Il y a encore quelques années, les bureaux WeWork avaient une certaine allure. Les espaces étaient pensés pour séduire : plantes vertes suspendues au plafond, espresso gratuit, lumière tamisée, et cette promesse implicite qu’on allait travailler autrement, mieux, entouré de gens qui construisaient quelque chose. L’idée n’était pas absurde. Elle répondait à un vrai besoin. Le problème, c’est que le modèle économique derrière la façade ne tenait pas vraiment la route.
WeWork signait des baux à long terme, souvent à des loyers élevés dans les centres-villes les plus chers du monde, puis revendait ces mètres carrés à des membres qui pouvaient partir d’un mois sur l’autre. La différence entre ce que la société payait et ce qu’elle encaissait exigeait une croissance permanente pour survivre. Quand la croissance a ralenti, l’écart est devenu impossible à combler. La faillite de novembre 2023 n’était pas une surprise pour ceux qui regardaient les chiffres. C’était une conclusion logique.

Ce qui est moins évident, c’est que le problème ne s’est pas arrêté avec WeWork. Le modèle du coworking dans sa forme classique continue de se heurter à une réalité que la pandémie a accélérée mais n’a pas inventée : les salariés ne veulent plus travailler comme avant. Pas tous les jours dans un bureau central, pas dans un open space bruyant où il faut réserver un poste la veille, et certainement pas dans un espace qui ressemble à un aéroport animé sans les avions.
Plus de la moitié des professionnels, selon plusieurs études récentes, préfèrent aujourd’hui une organisation hybride ou entièrement à distance. Ce n’est plus une revendication de confort — c’est devenu une condition pour rester dans une entreprise. Quand les employeurs ont tenté d’imposer un retour intégral au bureau, une partie non négligeable des équipes a simplement cherché autre chose. Pour un opérateur de coworking qui tente de prévoir le taux d’occupation d’un étage, cette volatilité est un cauchemar comptable.

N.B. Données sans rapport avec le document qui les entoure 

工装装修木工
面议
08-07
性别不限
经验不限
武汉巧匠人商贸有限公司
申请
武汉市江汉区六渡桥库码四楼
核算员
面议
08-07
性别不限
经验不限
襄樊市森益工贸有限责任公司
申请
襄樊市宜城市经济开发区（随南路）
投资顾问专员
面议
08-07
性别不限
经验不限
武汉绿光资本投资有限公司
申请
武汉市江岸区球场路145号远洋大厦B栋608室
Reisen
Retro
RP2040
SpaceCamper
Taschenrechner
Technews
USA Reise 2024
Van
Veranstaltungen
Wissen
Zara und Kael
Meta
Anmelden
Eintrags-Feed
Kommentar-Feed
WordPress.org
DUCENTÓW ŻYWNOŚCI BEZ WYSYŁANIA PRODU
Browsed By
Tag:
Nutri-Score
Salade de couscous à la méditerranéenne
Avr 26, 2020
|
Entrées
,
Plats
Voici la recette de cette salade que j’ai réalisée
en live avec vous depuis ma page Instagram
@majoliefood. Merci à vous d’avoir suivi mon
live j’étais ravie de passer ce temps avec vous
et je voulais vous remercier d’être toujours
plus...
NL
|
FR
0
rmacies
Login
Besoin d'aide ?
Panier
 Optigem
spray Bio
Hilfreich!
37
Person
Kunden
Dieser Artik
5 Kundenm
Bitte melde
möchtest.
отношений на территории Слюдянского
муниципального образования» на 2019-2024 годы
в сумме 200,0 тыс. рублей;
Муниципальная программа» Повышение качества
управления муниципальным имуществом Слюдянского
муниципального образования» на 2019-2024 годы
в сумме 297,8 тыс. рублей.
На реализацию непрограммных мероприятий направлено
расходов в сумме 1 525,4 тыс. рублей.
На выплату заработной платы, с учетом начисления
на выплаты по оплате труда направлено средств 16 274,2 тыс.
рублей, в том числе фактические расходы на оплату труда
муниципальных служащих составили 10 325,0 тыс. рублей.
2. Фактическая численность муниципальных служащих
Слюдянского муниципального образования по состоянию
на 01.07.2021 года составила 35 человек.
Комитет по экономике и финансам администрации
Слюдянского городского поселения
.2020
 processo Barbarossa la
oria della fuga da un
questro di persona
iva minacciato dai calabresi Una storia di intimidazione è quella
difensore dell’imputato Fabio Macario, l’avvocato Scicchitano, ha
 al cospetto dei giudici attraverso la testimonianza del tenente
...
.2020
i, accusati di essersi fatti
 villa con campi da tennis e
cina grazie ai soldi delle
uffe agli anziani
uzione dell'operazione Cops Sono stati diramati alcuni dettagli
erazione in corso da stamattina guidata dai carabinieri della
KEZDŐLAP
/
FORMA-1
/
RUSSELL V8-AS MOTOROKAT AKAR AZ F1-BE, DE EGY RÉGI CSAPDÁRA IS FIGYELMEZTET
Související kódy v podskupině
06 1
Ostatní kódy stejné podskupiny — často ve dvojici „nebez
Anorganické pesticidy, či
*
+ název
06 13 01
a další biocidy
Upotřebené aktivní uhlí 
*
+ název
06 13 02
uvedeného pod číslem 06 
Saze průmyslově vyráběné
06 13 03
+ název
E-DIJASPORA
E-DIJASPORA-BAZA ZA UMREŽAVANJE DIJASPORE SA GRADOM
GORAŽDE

La tendance dite « hub-and-spoke » illustre bien ce changement. Les salariés ne veulent pas se déplacer jusqu’au grand immeuble de verre en centre-ville. Ils préfèrent travailler depuis chez eux, depuis un café du quartier, ou depuis un petit espace flexible à proximité de leur domicile. Le coworking de proximité a donc du sens — mais ça, c’est le modèle qui demande le plus de locaux, le moins de densité par site, et donc les marges les plus faibles.
Sur les jours où les gens daignent se déplacer, leurs exigences ont aussi évolué. Fini l’enthousiasme pour les rangées de tables communes. Ce qu’on cherche désormais, c’est une cabine insonorisée pour un appel Zoom sans gêner personne, une salle de réunion réservable à l’heure, une zone calme pour travailler en profondeur. Des espaces pensés pour la qualité de la concentration, pas pour l’apparence d’une communauté dynamique.
Les acteurs qui survivent ont compris qu’il fallait changer de logique. IWG, Industrious, et d’autres opérateurs ont adopté des modèles de gestion dits asset-light : au lieu de signer des baux, ils passent des accords de partage de revenus avec les propriétaires d’immeubles. Le risque financier est mieux réparti. Des applications de réservation alimentées par l’IA permettent aux utilisateurs de payer à l’usage plutôt qu’à l’abonnement fixe. Ce n’est pas révolutionnaire, mais c’est nettement plus adapté à une main-d’œuvre qui veut de la flexibilité réelle, pas juste le mot sur un panneau à l’entrée.
Il reste à voir si cette adaptation sera suffisante, ou si le marché du bureau flexible est simplement en train de trouver son vrai niveau après une décennie d’hypercroissance artificielle. La question n’est plus de savoir si WeWork a échoué. C’est de savoir combien de ses successeurs sont en train de répéter les mêmes erreurs avec une meilleure décoration intérieure.